··· Material for the task
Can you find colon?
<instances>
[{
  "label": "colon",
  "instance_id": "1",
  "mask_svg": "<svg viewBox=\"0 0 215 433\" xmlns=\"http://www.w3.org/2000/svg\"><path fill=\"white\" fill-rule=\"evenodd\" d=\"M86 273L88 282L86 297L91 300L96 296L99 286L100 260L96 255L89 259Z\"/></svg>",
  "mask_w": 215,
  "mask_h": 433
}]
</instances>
······
▸ Your objective: Please write out the records above once more, exactly and completely.

▸ Task solution:
Can you find colon?
<instances>
[{
  "label": "colon",
  "instance_id": "1",
  "mask_svg": "<svg viewBox=\"0 0 215 433\" xmlns=\"http://www.w3.org/2000/svg\"><path fill=\"white\" fill-rule=\"evenodd\" d=\"M86 273L88 282L86 297L91 300L96 296L99 286L100 260L96 255L89 259Z\"/></svg>",
  "mask_w": 215,
  "mask_h": 433
}]
</instances>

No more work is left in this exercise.